The error was a connection timeout, intermittent, about one request in fifty, and I was completely certain it was a race in our connection pool. I knew this the way you know things at 9am with not enough coffee in you: confidently and wrongly.
So I read the pool code. I added counters. I wrote a little reproduction that hammered it with a thousand concurrent requests, and it sat there serenely, never timing out once. The reproduction was faster and angrier than production and it could not be made to fail. That should have told me something straight away, but I'd already decided what the bug was, so I just assumed my reproduction wasn't realistic enough.

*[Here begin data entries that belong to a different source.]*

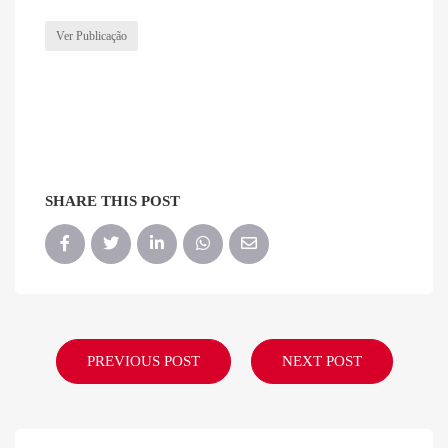
Ver Publicação
SHARE THIS POST
PREVIOUS POST
NEXT POST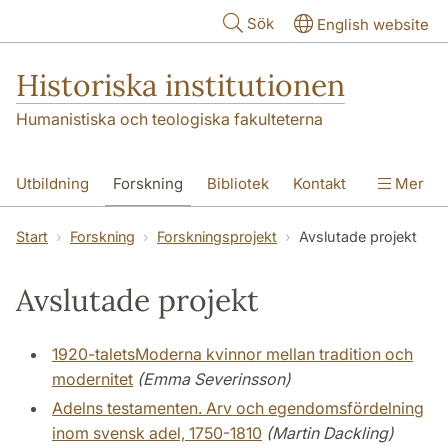
Hoppa till huvudinnehåll
Sök
English website
Historiska institutionen
Humanistiska och teologiska fakulteterna
Utbildning
Forskning
Bibliotek
Kontakt
Mer
Om institutionen
Start
Forskning
Forskningsprojekt
Avslutade projekt
Avslutade projekt
1920-taletsModerna kvinnor mellan tradition och
modernitet
(Emma Severinsson)
Adelns testamenten. Arv och egendomsfördelning
inom svensk adel, 1750-1810
(Martin Dackling)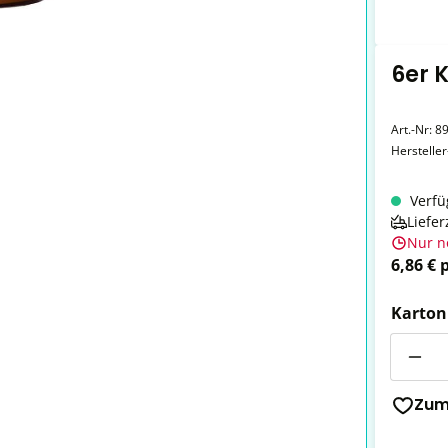
6er 
Art.-Nr:
8
Herstelle
Verfü
Liefer
Nur n
6,86 € 
Karton
Anzahl
Zum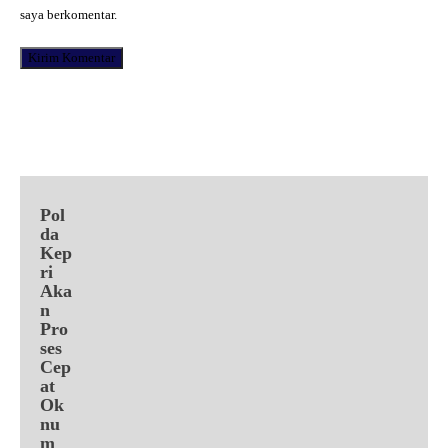
saya berkomentar.
Facebook
X
Pinterest
WhatsApp
Pol
da
Kep
ri
Aka
n
Pro
ses
Cep
at
Ok
nu
m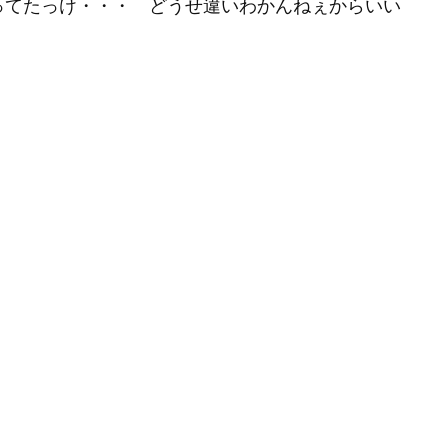
入ってたっけ・・・ どうせ違いわかんねぇからいい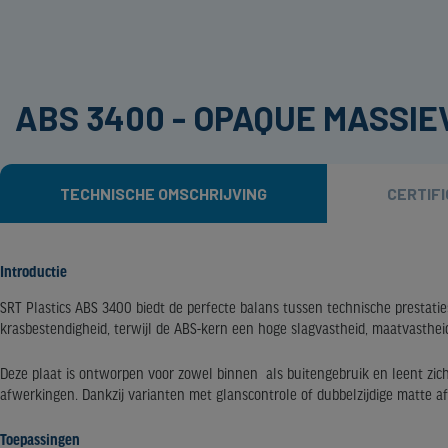
ABS 3400 - OPAQUE MASSIE
TECHNISCHE OMSCHRIJVING
CERTIF
Introductie
SRT Plastics ABS 3400 biedt de perfecte balans tussen technische prestati
krasbestendigheid, terwijl de ABS-kern een hoge slagvastheid, maatvasthe
Deze plaat is ontworpen voor zowel binnen als buitengebruik en leent zic
afwerkingen. Dankzij varianten met glanscontrole of dubbelzijdige matte af
Toepassingen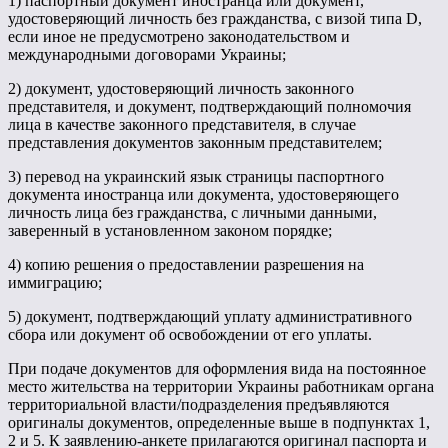
1) паспортный документ иностранца или документ,
удостоверяющий личность без гражданства, с визой типа D,
если иное не предусмотрено законодательством и
международными договорами Украины;
2) документ, удостоверяющий личность законного
представителя, и документ, подтверждающий полномочия
лица в качестве законного представителя, в случае
представления документов законным представителем;
3) перевод на украинский язык страницы паспортного
документа иностранца или документа, удостоверяющего
личность лица без гражданства, с личными данными,
заверенный в установленном законом порядке;
4) копию решения о предоставлении разрешения на
иммиграцию;
5) документ, подтверждающий уплату административного
сбора или документ об освобождении от его уплаты.
При подаче документов для оформления вида на постоянное
место жительства на территории Украины работникам органа
территориальной власти/подразделения предъявляются
оригиналы документов, определенные выше в подпунктах 1,
2 и 5. К заявлению-анкете прилагаются оригинал паспорта и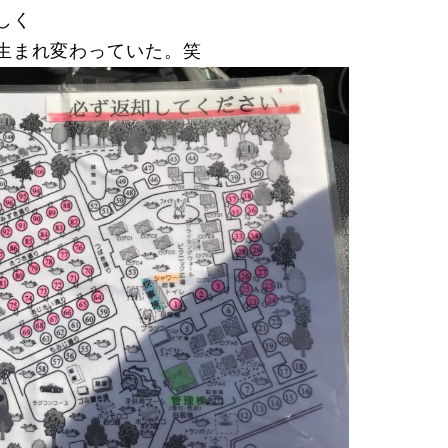
しく
生まれ変わっていた。笑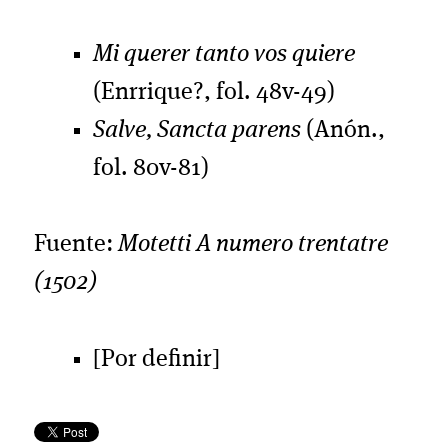
Mi querer tanto vos quiere
(Enrrique?, fol. 48v-49)
Salve, Sancta parens
(Anón.,
fol. 80v-81)
Fuente:
Motetti A numero trentatre
(1502)
[Por definir]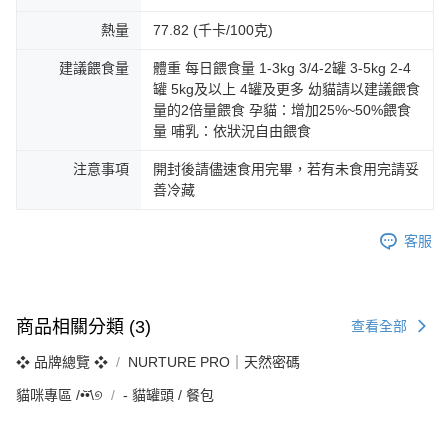
熱量
77.82 (千卡/100克)
建議餵食量
體重 每日餵食量 1-3kg 3/4-2罐 3-5kg 2-4
罐 5kg及以上 4罐及更多 幼貓請以建議餵食
量的2倍量餵食 孕貓：增加25%~50%餵食
量 哺乳：依狀況自由餵食
注意事項
開封後請儘速食用完畢，若有未食用完請妥
善冷藏
客服
商品相關分類 (3)
查看全部
❖ 品牌總覽 ❖
NURTURE PRO｜天然密碼
貓咪專區 /•᷅‎‎•᷄\୭
‐ 貓罐頭 / 餐包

It wasn't a race. It was DNS. The service talked to a backend by hostname, and one of the resolvers in /etc/resolv.conf was a stale entry pointing at a box that had been decommissioned weeks before. Most lookups hit the first resolver and returned instantly. Occasionally one fell through to the dead one, sat there for the full five-second timeout, then retried. One request in fifty, five seconds, looks exactly like a timeout under load. It was never load. It was a resolv.conf nobody had touched since the migration.
The fix was a one-line deletion. The lesson was that I'd spent two days debugging the code because I'd decided, before looking at anything, that the code was where the bug lived. The code was fine. My assumptions were the bug. I now try to make myself state, out loud, "what am I assuming is true here that I haven't actually checked?" It is a stupid little ritual and it would have saved me a day and a half.